Three Sources of Moisture
These sources for moisture need to be understood, discovered, and controlled. They include:
- Ground water (including snow melt, rain)
- Humid air (which condenses on cooler surfaces)
- Interior moisture (from human bodies, cooking, bathrooms, unvented clothes dryers, etc.)
The primary concern when it comes to mold is ground water. Rain and snow melt from your roof can sneak inside your home and cause major problems.
Walls, Roofs & Attics Are the Most Common Places for Mold
Because rain is a constant visitor to any area, some of the most common places for moisture to get into our homes is the walls, roof, and attic. Spring rains can cause problematic roof leaks but animals can cause damage as well.
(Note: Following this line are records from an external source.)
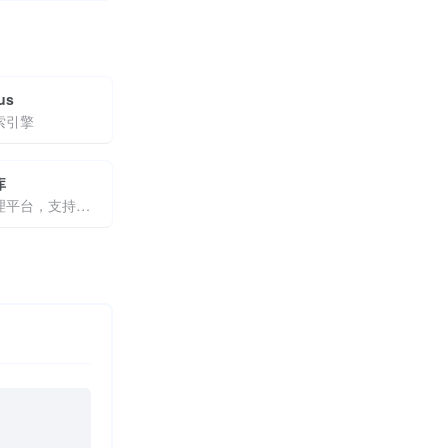
us
索引擎
库
AI知识管理平台，支持文档问答与原文定位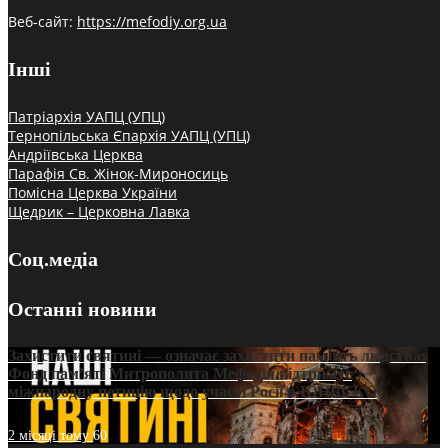
Веб-сайт:
https://mefodiy.org.ua
Інші
Патріархія УАПЦ (УПЦ)
Тернопільська Єпархія УАПЦ (УПЦ)
Андріївська Церква
Парафія Св. Жінок-Мироносиць
Помісна Церква України
Щедрик – Церковна Лавка
Соц.медіа
Останні новини
Захистити святині — означає захистити пам’ять людства:
Фонд пам’яті Митрополита Мефодія підтримує
міжнародну петицію щодо участі Росії в ЮНЕСКО
2 місяці тому
60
Squirrels and raccoons can tear up roofs and vents to make a cozy home in your attic. It’s important to check your attic for signs of moisture on the ceiling and in your insulation. Outside, an inspection of the exterior walls and roof can help identify potential problems before they become major headaches.
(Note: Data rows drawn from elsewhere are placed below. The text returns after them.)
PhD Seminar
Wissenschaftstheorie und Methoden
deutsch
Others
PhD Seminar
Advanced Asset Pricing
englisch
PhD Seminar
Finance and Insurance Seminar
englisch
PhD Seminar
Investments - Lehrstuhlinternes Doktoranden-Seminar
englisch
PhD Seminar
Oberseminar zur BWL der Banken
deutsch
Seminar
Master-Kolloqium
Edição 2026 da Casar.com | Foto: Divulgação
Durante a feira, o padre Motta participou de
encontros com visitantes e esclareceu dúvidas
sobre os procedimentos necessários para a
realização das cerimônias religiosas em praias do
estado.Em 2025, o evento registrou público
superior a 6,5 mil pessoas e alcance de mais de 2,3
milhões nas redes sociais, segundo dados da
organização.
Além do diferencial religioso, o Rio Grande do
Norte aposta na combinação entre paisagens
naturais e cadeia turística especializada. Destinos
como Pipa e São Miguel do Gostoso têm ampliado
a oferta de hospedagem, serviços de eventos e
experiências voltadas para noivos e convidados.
Mold Warning Signs to Look For
Building experts urge homeowners to stay alert for signs of mold, including:
- Peeling paint
- Compacted insulation
- Actual mold outbreaks
With today’s buildings being built more airtight for energy efficiency, mold is more prevalent than ever because these airtight homes don’t breathe as well as older structures. To make matters worse, more complex home designs have increased the potential for moisture intrusion.
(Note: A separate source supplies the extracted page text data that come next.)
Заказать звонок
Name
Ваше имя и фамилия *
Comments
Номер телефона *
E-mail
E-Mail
Where Does Mold Come From?
According to the Asthma and Allergy Foundation, allergies affect as many as 30% of adults & 40% of children. They also assert that asthma affects 8% of adults & 10% of children. The main culprits are dust, mold, and mildew. Mold spores are found in virtually every environment indoors and outdoors, These spores may enter homes and buildings through air infiltration such as windows, doors, heating, ventilation, air conditioning systems, or by attaching themselves to people, clothing, and pets thus bringing mold spores indoors.
How Does Insulation Grow Mold?
Some types of insulation are more or less susceptible to mold growth than others. Fiberglass is a non-biodegradable material and is resistant to mold growth. Cellulose-based insulation, made of paper materials, is the ideal food source for mold if it becomes wet. Even fiberglass can have a paper backing that would serve as a buffet for mold.
If the building was poorly designed or constructed, if there was a plumbing leak, an extreme weather event causing flooding, or if there is a leak in roof, then insulation can become moldy. In many cases, building owners will assume that the product on which the mold is growing is the cause of the problem. However it’s important to remember insulation does not cause mold; the added moisture is the culprit.
How to Remove Moldy Insulation
If your insulation is already damp or mold-infested, the first step is to fix the leak that caused the problem. Then you can replace any damp insulation with new insulation. According to the National Center for Environmental Health, in most cases, mold can be removed by a thorough cleaning with bleach and water.